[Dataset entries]
____

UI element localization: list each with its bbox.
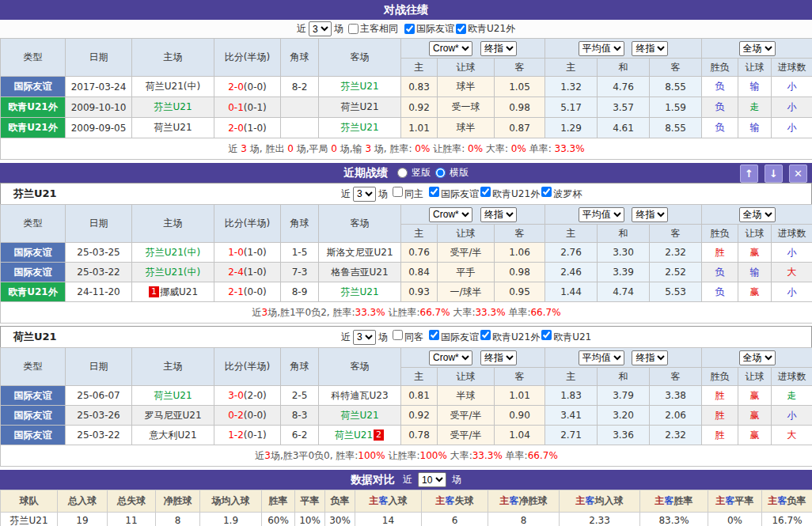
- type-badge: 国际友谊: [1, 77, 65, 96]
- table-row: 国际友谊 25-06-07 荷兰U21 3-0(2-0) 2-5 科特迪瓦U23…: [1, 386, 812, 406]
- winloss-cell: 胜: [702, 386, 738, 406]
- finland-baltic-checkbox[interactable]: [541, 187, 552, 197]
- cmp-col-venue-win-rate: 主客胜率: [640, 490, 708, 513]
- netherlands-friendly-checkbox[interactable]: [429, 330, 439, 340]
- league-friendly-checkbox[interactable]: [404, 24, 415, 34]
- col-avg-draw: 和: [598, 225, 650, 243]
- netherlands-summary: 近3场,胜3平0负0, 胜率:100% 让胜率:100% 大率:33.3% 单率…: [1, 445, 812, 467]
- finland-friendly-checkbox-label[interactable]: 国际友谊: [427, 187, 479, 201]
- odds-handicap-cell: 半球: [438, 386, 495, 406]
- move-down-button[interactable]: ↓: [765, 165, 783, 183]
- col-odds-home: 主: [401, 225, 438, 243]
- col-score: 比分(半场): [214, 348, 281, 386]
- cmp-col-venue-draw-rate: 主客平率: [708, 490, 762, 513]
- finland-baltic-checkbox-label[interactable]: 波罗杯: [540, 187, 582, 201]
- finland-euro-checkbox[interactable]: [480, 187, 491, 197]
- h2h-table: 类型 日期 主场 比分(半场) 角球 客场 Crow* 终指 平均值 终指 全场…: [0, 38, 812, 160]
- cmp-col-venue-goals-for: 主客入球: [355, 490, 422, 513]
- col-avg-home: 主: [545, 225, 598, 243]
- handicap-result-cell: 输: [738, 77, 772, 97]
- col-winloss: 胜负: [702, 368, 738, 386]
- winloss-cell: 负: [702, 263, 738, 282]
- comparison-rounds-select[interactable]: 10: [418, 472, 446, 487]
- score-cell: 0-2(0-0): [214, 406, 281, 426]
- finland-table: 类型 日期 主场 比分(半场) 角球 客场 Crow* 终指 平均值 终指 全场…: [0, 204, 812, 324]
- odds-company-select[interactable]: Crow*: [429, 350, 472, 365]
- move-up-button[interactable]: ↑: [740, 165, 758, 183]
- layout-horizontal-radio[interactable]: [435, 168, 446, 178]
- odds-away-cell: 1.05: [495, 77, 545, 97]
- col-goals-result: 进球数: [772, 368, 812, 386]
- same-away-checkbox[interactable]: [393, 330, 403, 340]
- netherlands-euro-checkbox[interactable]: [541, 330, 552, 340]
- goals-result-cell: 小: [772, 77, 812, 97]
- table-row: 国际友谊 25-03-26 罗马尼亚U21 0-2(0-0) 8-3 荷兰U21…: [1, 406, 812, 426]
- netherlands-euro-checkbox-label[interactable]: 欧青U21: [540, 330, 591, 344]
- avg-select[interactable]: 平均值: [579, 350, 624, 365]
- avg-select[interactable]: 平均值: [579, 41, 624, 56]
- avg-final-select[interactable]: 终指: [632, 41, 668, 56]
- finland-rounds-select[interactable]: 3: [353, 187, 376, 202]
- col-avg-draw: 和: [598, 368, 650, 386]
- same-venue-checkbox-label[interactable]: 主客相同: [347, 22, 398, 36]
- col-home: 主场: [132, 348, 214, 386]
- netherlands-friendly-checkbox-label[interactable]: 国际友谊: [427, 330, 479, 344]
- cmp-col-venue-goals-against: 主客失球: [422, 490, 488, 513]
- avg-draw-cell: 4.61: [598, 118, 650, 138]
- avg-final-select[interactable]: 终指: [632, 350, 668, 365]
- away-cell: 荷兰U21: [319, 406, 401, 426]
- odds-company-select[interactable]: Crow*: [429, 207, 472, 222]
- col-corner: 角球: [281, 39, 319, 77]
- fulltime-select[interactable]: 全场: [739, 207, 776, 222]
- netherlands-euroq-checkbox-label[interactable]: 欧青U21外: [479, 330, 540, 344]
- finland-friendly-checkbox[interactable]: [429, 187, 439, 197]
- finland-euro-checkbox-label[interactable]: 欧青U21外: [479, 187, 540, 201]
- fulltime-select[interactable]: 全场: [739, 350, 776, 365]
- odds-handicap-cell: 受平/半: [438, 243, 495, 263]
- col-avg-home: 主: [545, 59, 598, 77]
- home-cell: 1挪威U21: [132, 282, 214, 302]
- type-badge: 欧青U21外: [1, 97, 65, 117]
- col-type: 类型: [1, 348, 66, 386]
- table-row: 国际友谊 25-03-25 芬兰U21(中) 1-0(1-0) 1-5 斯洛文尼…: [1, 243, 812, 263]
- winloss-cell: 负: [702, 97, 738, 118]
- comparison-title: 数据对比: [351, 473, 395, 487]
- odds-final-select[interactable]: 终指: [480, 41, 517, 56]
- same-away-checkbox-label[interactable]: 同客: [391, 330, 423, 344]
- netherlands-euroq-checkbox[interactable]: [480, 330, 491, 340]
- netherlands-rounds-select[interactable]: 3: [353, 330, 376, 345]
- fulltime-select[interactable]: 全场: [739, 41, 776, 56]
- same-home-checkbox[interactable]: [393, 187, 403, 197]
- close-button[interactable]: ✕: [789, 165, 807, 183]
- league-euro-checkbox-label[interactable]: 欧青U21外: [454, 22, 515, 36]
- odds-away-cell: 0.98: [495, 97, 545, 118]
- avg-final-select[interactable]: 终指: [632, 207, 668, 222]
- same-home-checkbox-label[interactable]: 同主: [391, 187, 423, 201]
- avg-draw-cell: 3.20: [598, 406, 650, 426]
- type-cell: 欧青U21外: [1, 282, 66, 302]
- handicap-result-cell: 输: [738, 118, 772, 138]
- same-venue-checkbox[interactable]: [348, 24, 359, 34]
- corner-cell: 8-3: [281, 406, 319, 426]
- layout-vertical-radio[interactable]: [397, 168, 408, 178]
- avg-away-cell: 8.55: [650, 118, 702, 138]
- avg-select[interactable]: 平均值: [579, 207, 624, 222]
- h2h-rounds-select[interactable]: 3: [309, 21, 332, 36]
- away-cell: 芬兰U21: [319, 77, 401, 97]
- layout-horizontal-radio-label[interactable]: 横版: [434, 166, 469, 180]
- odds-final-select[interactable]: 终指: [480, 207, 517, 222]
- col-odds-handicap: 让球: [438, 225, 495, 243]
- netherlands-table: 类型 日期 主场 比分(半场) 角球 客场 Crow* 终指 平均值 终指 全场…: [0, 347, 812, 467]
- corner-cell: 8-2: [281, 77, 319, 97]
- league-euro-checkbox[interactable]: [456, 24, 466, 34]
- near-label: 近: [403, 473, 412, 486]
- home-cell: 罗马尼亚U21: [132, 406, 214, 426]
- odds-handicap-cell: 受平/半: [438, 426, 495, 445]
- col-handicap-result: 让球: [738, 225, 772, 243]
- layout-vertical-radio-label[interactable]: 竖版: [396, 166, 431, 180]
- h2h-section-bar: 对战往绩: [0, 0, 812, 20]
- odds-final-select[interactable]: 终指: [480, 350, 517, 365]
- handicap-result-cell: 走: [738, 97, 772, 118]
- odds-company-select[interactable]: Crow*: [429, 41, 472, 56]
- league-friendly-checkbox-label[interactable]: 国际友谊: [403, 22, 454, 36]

____

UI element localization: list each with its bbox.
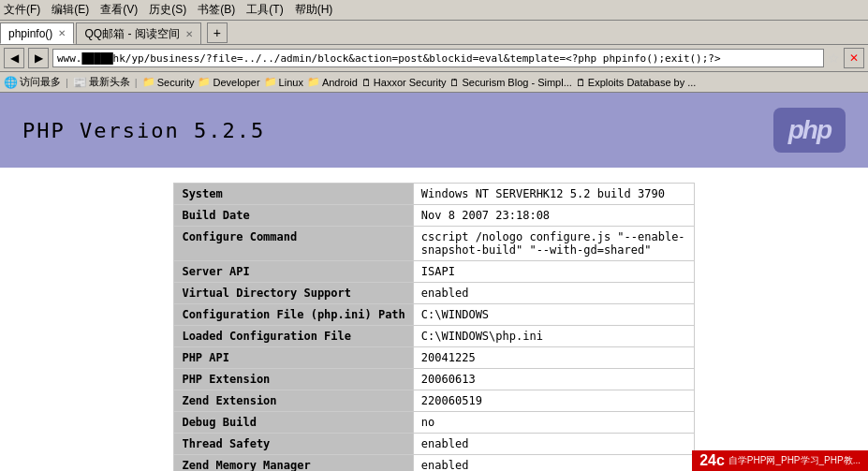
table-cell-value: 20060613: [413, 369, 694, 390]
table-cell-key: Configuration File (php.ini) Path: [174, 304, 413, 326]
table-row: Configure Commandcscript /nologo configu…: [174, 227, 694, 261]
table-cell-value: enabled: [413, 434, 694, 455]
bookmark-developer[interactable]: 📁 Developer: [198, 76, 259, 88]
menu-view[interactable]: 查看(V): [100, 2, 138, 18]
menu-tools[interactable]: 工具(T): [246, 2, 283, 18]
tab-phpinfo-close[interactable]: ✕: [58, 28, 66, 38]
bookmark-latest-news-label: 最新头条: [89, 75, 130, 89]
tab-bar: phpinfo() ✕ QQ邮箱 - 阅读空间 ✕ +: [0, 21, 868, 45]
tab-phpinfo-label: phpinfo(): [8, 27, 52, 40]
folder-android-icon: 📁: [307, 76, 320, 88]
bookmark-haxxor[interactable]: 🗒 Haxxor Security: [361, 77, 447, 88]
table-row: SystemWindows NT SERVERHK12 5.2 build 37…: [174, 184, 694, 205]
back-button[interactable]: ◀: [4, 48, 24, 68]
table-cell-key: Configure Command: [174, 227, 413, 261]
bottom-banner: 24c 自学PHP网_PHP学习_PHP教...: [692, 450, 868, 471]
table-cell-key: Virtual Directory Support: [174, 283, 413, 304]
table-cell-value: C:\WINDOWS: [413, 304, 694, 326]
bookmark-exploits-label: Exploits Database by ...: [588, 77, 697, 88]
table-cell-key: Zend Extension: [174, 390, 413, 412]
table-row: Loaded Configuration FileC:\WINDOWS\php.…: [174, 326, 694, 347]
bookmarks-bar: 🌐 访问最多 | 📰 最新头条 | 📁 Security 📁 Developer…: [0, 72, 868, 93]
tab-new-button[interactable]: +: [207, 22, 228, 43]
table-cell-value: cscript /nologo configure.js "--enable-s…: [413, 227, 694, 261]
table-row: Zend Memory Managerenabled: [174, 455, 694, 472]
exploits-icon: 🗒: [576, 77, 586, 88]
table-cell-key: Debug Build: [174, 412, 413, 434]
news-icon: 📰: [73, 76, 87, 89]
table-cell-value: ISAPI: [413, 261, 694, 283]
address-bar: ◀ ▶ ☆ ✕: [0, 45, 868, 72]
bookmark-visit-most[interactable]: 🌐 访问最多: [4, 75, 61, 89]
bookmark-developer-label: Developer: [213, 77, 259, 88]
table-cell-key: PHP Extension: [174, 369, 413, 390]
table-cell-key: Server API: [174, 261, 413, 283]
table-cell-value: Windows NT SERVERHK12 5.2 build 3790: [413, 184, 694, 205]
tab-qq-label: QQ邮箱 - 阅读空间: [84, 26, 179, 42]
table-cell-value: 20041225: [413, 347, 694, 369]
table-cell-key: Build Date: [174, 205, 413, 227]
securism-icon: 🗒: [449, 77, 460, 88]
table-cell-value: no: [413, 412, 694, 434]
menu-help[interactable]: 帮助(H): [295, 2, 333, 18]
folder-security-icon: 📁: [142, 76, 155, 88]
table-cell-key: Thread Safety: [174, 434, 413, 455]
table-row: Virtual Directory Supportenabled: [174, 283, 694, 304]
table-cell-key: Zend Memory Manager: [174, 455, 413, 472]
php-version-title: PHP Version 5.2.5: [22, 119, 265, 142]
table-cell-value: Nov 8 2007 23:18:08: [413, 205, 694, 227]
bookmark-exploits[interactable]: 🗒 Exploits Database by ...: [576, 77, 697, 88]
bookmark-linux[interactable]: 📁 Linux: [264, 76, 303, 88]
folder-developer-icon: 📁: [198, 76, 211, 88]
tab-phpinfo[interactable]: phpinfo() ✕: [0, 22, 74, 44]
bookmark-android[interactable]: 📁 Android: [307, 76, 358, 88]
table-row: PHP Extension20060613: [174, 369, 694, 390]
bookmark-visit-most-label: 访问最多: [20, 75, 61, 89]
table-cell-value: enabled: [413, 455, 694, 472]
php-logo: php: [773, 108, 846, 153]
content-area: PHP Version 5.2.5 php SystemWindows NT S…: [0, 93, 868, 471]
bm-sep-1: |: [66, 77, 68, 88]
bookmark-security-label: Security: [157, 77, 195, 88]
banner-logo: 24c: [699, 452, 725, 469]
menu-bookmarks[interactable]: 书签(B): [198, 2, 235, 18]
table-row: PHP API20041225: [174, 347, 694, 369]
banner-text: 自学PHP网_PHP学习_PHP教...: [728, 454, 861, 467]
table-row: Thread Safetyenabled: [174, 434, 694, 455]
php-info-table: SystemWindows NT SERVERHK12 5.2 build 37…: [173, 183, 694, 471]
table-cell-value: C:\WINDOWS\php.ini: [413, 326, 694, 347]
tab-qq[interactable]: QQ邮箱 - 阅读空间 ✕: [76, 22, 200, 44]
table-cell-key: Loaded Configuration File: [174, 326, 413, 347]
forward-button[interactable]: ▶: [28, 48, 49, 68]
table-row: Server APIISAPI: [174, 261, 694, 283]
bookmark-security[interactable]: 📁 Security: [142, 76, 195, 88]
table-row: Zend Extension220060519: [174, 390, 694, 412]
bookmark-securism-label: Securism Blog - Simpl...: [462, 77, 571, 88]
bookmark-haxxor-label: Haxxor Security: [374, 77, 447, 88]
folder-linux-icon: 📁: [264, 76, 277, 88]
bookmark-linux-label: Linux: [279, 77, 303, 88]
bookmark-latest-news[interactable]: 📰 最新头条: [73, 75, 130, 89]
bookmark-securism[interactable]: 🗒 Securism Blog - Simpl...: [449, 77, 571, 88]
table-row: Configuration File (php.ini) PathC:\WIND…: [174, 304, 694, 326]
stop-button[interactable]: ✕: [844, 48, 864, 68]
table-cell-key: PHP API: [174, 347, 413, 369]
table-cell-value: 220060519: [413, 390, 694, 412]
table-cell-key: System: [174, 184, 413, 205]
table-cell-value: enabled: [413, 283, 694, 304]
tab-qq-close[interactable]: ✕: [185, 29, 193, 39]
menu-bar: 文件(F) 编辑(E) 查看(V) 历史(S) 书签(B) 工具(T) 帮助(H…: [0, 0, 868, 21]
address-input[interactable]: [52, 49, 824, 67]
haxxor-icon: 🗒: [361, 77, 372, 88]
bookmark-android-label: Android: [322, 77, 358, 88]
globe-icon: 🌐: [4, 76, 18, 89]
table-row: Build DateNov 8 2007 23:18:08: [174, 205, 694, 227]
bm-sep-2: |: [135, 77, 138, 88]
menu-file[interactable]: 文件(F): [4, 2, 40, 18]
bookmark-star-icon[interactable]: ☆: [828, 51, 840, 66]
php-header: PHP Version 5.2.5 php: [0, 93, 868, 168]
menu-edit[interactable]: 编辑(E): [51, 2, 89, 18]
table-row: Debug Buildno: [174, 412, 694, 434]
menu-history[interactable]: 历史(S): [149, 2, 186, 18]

____

YOUR INSTRUCTIONS = Respond with only the number of lines in the data that include the string "securism".

ANSWER SECTION = 3